Authors: Md Ashiqur Rahman, Zachary E Ross, Kamyar Azizzadenesheli

TMLR 2023 | Venue PDF | Archive PDF | Plain Text | LLM Run Details

Reproducibility Variable Result LLM Response
Research Type Experimental We establish our empirical study on Darcy’s flow and the Navier-Stokes equations, two PDEs which have served as benchmarks for the study of neural operator models. We compare the performance of U-NO against the state of art FNO. We empirically show that the advanced structure of U-NO allows for much deeper neural operator models with smaller memory usage. We demonstrate that U-NO achieves average performance improvements of 26% on high resolution simulations of Darcy’s flow equation, and 44% on Navier-Stokes equation, with the best improvement of 51%.
Researcher Affiliation Collaboration Md Ashiqur Rahman EMAIL Department of Computer Science Purdue University Zachary E. Ross EMAIL Seismological Laboratory California Institute of Technology Kamyar Azizzadenesheli EMAIL NVIDIA Corporation
Pseudocode No The paper describes the U-NO architecture and its components in detail using prose and mathematical formulations, but it does not include any explicitly labeled pseudocode or algorithm blocks.
Open Source Code No The paper does not contain any explicit statements about releasing source code or provide any links to code repositories.
Open Datasets No The paper describes the process of generating data for Darcy's flow and Navier-Stokes equations (e.g., 'For dataset preparation, we define µ as a pushforward of the Gaussian measure...', 'The diffusion coefficients a(x) are generated according to a µ and we fix f(x) = 1.'), but it does not provide any concrete access information (such as a link, DOI, or citation to a public repository) for these datasets.
Dataset Splits No From the dataset of N = 2000 simulations of the Darcy flow equation, we set aside 250 simulations for testing and use the rest for training and validation. For each experiment, 10% of the total number of simulations N are set aside for testing, and the rest is used for training and validation. The split between training and validation sets from the 'rest' is not specified.
Hardware Specification Yes All the computations are carried on a single Nvidia GPU with 24GB memory.

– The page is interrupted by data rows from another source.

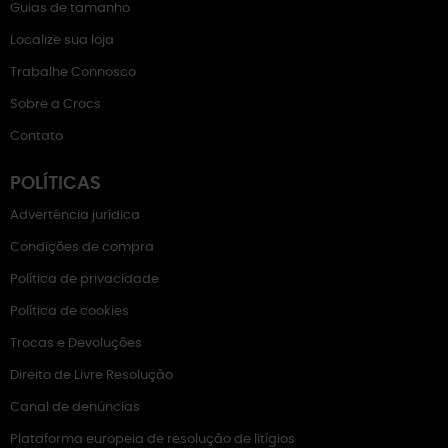
Guias de tamanho
Localize sua loja
Trabalhe Connosco
Sobre a Crocs
Contato
POLÍTICAS
Advertência jurídica
Condições de compra
Política de privacidade
Política de cookies
Trocas e Devoluções
Direito de Livre Resolução
Canal de denúncias
Plataforma europeia de resolução de litígios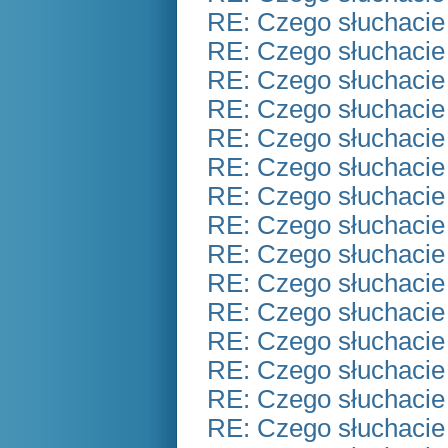
RE: Czego słuchacie
RE: Czego słuchacie
RE: Czego słuchacie
RE: Czego słuchacie
RE: Czego słuchacie
RE: Czego słuchacie
RE: Czego słuchacie
RE: Czego słuchacie
RE: Czego słuchacie
RE: Czego słuchacie
RE: Czego słuchacie
RE: Czego słuchacie
RE: Czego słuchacie
RE: Czego słuchacie
RE: Czego słuchacie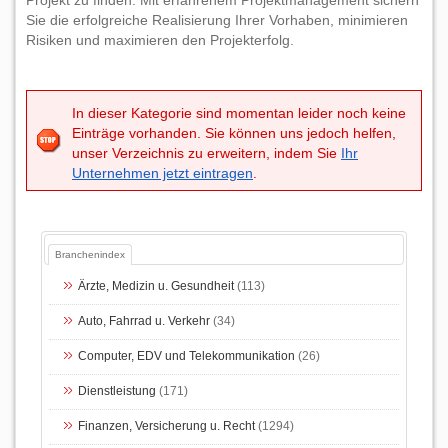
Projekt zu finden. Mit erfahrenem Projektmanagement sichern
Sie die erfolgreiche Realisierung Ihrer Vorhaben, minimieren
Risiken und maximieren den Projekterfolg.
In dieser Kategorie sind momentan leider noch keine
Einträge vorhanden. Sie können uns jedoch helfen,
unser Verzeichnis zu erweitern, indem Sie
Ihr
Unternehmen jetzt eintragen
.
Branchenindex
Ärzte, Medizin u. Gesundheit
(113)
Auto, Fahrrad u. Verkehr
(34)
Computer, EDV und Telekommunikation
(26)
Dienstleistung
(171)
Finanzen, Versicherung u. Recht
(1294)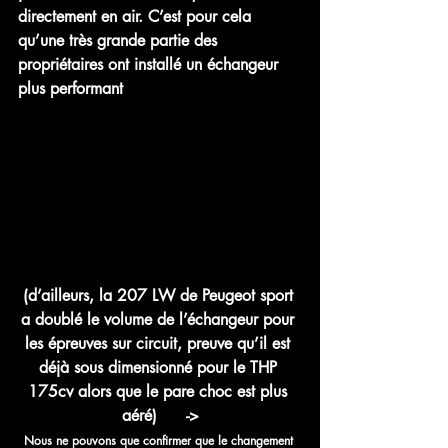
directement en air. C’est pour cela 
qu’une très grande partie des 
propriétaires ont installé un échangeur 
plus performant
(d’ailleurs, la 207 LW de Peugeot sport 
a doublé le volume de l’échangeur pour 
les épreuves sur circuit, preuve qu’il est 
déjà sous dimensionné pour le THP 
175cv alors que le pare choc est plus 
aéré)      ->
Nous ne pouvons que confirmer que le changement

Software Dependencies No The paper mentions using 'Adam optimizer (Kingma & Ba, 2014)' and 'GELU (Hendrycks & Gimpel, 2016) activation function' but does not provide specific version numbers for these or any other software libraries or frameworks (e.g., Python, PyTorch, TensorFlow).
Experiment Setup Yes For the experiments, we use Adam optimizer (Kingma & Ba, 2014) and the initial learning rate is scaled down by a factor of 0.5 every 100 epochs. As the non-linearity, we have used the GELU (Hendrycks & Gimpel, 2016) activation function. We train for 700 epochs and save the best performing model on the validation set for evaluation.